» Work task: All of the records shown below need to be copied with no differences.

» Provided information:
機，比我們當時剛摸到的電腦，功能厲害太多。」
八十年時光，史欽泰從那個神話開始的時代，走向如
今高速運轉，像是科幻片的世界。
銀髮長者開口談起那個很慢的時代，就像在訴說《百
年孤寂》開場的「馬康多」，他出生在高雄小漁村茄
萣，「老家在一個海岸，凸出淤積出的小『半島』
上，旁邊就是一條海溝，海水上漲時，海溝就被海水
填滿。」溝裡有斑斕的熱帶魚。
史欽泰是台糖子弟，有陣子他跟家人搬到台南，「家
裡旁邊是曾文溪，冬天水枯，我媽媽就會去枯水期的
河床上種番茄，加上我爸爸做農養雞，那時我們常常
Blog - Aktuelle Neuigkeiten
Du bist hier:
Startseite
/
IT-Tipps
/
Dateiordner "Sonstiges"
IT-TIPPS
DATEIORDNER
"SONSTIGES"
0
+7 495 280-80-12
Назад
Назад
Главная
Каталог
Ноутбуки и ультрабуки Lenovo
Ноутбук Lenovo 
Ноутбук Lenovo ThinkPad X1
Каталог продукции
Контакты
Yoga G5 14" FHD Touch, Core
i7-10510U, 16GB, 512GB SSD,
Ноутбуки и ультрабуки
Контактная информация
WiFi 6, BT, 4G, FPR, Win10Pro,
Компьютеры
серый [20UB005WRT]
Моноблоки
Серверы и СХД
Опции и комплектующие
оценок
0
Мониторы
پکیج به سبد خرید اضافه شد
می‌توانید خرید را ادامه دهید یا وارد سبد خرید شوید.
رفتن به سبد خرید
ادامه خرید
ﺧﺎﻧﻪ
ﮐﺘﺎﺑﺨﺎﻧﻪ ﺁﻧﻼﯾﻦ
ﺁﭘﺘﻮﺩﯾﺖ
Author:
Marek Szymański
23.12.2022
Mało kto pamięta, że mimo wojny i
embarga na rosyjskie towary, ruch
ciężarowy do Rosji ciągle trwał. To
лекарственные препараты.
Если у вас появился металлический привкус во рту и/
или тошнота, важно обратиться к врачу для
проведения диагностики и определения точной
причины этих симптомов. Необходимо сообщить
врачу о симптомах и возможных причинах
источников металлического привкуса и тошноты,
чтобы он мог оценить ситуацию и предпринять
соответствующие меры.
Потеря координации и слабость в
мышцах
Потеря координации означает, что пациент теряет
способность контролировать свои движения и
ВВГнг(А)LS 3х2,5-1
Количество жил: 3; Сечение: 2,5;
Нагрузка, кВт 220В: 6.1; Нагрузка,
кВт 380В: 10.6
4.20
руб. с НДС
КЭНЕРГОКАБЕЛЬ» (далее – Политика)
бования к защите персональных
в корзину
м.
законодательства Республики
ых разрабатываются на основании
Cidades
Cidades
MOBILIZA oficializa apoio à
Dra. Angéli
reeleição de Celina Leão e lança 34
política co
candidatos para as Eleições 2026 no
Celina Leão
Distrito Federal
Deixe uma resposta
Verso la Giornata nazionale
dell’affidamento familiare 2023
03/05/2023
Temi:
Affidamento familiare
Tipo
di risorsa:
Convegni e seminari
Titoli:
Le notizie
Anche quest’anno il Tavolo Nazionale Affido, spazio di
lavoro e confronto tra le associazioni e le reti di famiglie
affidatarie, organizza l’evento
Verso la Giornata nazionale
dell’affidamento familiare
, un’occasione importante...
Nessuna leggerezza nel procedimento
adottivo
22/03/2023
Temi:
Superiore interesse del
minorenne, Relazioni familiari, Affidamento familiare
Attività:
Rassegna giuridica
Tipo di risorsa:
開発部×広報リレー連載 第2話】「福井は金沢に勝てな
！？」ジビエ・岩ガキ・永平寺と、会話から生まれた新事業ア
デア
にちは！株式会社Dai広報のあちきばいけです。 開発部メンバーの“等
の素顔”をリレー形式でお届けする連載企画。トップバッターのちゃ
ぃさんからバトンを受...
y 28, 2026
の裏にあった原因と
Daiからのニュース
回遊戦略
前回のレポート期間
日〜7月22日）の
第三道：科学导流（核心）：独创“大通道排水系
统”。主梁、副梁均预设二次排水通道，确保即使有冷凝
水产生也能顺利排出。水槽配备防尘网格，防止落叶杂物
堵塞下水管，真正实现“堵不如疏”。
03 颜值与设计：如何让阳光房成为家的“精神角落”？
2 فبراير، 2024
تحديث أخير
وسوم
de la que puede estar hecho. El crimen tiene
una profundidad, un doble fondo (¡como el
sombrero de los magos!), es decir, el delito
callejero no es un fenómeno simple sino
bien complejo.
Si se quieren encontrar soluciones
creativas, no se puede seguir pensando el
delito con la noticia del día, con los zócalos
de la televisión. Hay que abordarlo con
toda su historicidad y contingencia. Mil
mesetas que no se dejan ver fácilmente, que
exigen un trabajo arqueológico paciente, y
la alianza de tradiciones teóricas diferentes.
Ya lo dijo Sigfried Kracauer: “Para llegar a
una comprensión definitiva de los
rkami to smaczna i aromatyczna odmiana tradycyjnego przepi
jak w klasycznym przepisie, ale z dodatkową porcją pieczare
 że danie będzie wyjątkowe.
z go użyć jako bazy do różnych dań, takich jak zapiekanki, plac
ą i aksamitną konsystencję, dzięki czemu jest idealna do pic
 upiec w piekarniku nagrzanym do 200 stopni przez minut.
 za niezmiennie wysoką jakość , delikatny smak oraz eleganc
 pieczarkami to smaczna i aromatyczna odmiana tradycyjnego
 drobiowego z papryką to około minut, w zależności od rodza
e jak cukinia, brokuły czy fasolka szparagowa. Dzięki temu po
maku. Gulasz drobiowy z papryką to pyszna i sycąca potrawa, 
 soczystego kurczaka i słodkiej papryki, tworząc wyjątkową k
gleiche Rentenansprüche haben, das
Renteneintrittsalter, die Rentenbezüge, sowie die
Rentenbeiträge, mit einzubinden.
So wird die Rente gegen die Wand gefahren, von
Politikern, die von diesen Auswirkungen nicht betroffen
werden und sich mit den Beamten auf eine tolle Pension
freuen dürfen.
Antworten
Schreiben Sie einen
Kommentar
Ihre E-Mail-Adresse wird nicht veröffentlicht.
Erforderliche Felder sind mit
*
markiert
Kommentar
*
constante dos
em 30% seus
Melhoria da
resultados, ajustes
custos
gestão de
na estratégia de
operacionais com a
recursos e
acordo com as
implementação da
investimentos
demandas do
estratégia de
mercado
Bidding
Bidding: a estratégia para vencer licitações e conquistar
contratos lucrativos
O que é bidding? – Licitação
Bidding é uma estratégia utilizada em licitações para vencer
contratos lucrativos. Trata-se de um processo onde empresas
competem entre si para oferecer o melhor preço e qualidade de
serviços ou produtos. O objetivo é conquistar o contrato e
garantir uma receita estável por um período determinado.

» Your solution:
機，比我們當時剛摸到的電腦，功能厲害太多。」
八十年時光，史欽泰從那個神話開始的時代，走向如
今高速運轉，像是科幻片的世界。
銀髮長者開口談起那個很慢的時代，就像在訴說《百
年孤寂》開場的「馬康多」，他出生在高雄小漁村茄
萣，「老家在一個海岸，凸出淤積出的小『半島』
上，旁邊就是一條海溝，海水上漲時，海溝就被海水
填滿。」溝裡有斑斕的熱帶魚。
史欽泰是台糖子弟，有陣子他跟家人搬到台南，「家
裡旁邊是曾文溪，冬天水枯，我媽媽就會去枯水期的
河床上種番茄，加上我爸爸做農養雞，那時我們常常
Blog - Aktuelle Neuigkeiten
Du bist hier:
Startseite
/
IT-Tipps
/
Dateiordner "Sonstiges"
IT-TIPPS
DATEIORDNER
"SONSTIGES"
0
+7 495 280-80-12
Назад
Назад
Главная
Каталог
Ноутбуки и ультрабуки Lenovo
Ноутбук Lenovo 
Ноутбук Lenovo ThinkPad X1
Каталог продукции
Контакты
Yoga G5 14" FHD Touch, Core
i7-10510U, 16GB, 512GB SSD,
Ноутбуки и ультрабуки
Контактная информация
WiFi 6, BT, 4G, FPR, Win10Pro,
Компьютеры
серый [20UB005WRT]
Моноблоки
Серверы и СХД
Опции и комплектующие
оценок
0
Мониторы
پکیج به سبد خرید اضافه شد
می‌توانید خرید را ادامه دهید یا وارد سبد خرید شوید.
رفتن به سبد خرید
ادامه خرید
ﺧﺎﻧﻪ
ﮐﺘﺎﺑﺨﺎﻧﻪ ﺁﻧﻼﯾﻦ
ﺁﭘﺘﻮﺩﯾﺖ
Author:
Marek Szymański
23.12.2022
Mało kto pamięta, że mimo wojny i
embarga na rosyjskie towary, ruch
ciężarowy do Rosji ciągle trwał. To
лекарственные препараты.
Если у вас появился металлический привкус во рту и/
или тошнота, важно обратиться к врачу для
проведения диагностики и определения точной
причины этих симптомов. Необходимо сообщить
врачу о симптомах и возможных причинах
источников металлического привкуса и тошноты,
чтобы он мог оценить ситуацию и предпринять
соответствующие меры.
Потеря координации и слабость в
мышцах
Потеря координации означает, что пациент теряет
способность контролировать свои движения и
ВВГнг(А)LS 3х2,5-1
Количество жил: 3; Сечение: 2,5;
Нагрузка, кВт 220В: 6.1; Нагрузка,
кВт 380В: 10.6
4.20
руб. с НДС
КЭНЕРГОКАБЕЛЬ» (далее – Политика)
бования к защите персональных
в корзину
м.
законодательства Республики
ых разрабатываются на основании
Cidades
Cidades
MOBILIZA oficializa apoio à
Dra. Angéli
reeleição de Celina Leão e lança 34
política co
candidatos para as Eleições 2026 no
Celina Leão
Distrito Federal
Deixe uma resposta
Verso la Giornata nazionale
dell’affidamento familiare 2023
03/05/2023
Temi:
Affidamento familiare
Tipo
di risorsa:
Convegni e seminari
Titoli:
Le notizie
Anche quest’anno il Tavolo Nazionale Affido, spazio di
lavoro e confronto tra le associazioni e le reti di famiglie
affidatarie, organizza l’evento
Verso la Giornata nazionale
dell’affidamento familiare
, un’occasione importante...
Nessuna leggerezza nel procedimento
adottivo
22/03/2023
Temi:
Superiore interesse del
minorenne, Relazioni familiari, Affidamento familiare
Attività:
Rassegna giuridica
Tipo di risorsa:
開発部×広報リレー連載 第2話】「福井は金沢に勝てな
！？」ジビエ・岩ガキ・永平寺と、会話から生まれた新事業ア
デア
にちは！株式会社Dai広報のあちきばいけです。 開発部メンバーの“等
の素顔”をリレー形式でお届けする連載企画。トップバッターのちゃ
ぃさんからバトンを受...
y 28, 2026
の裏にあった原因と
Daiからのニュース
回遊戦略
前回のレポート期間
日〜7月22日）の
第三道：科学导流（核心）：独创“大通道排水系
统”。主梁、副梁均预设二次排水通道，确保即使有冷凝
水产生也能顺利排出。水槽配备防尘网格，防止落叶杂物
堵塞下水管，真正实现“堵不如疏”。
03 颜值与设计：如何让阳光房成为家的“精神角落”？
2 فبراير، 2024
تحديث أخير
وسوم
de la que puede estar hecho. El crimen tiene
una profundidad, un doble fondo (¡como el
sombrero de los magos!), es decir, el delito
callejero no es un fenómeno simple sino
bien complejo.
Si se quieren encontrar soluciones
creativas, no se puede seguir pensando el
delito con la noticia del día, con los zócalos
de la televisión. Hay que abordarlo con
toda su historicidad y contingencia. Mil
mesetas que no se dejan ver fácilmente, que
exigen un trabajo arqueológico paciente, y
la alianza de tradiciones teóricas diferentes.
Ya lo dijo Sigfried Kracauer: “Para llegar a
una comprensión definitiva de los
rkami to smaczna i aromatyczna odmiana tradycyjnego przepi
jak w klasycznym przepisie, ale z dodatkową porcją pieczare
 że danie będzie wyjątkowe.
z go użyć jako bazy do różnych dań, takich jak zapiekanki, plac
ą i aksamitną konsystencję, dzięki czemu jest idealna do pic
 upiec w piekarniku nagrzanym do 200 stopni przez minut.
 za niezmiennie wysoką jakość , delikatny smak oraz eleganc
 pieczarkami to smaczna i aromatyczna odmiana tradycyjnego
 drobiowego z papryką to około minut, w zależności od rodza
e jak cukinia, brokuły czy fasolka szparagowa. Dzięki temu po
maku. Gulasz drobiowy z papryką to pyszna i sycąca potrawa, 
 soczystego kurczaka i słodkiej papryki, tworząc wyjątkową k
gleiche Rentenansprüche haben, das
Renteneintrittsalter, die Rentenbezüge, sowie die
Rentenbeiträge, mit einzubinden.
So wird die Rente gegen die Wand gefahren, von
Politikern, die von diesen Auswirkungen nicht betroffen
werden und sich mit den Beamten auf eine tolle Pension
freuen dürfen.
Antworten
Schreiben Sie einen
Kommentar
Ihre E-Mail-Adresse wird nicht veröffentlicht.
Erforderliche Felder sind mit
*
markiert
Kommentar
*
constante dos
em 30% seus
Melhoria da
resultados, ajustes
custos
gestão de
na estratégia de
operacionais com a
recursos e
acordo com as
implementação da
investimentos
demandas do
estratégia de
mercado
Bidding
Bidding: a estratégia para vencer licitações e conquistar
contratos lucrativos
O que é bidding? – Licitação
Bidding é uma estratégia utilizada em licitações para vencer
contratos lucrativos. Trata-se de um processo onde empresas
competem entre si para oferecer o melhor preço e qualidade de
serviços ou produtos. O objetivo é conquistar o contrato e
garantir uma receita estável por um período determinado.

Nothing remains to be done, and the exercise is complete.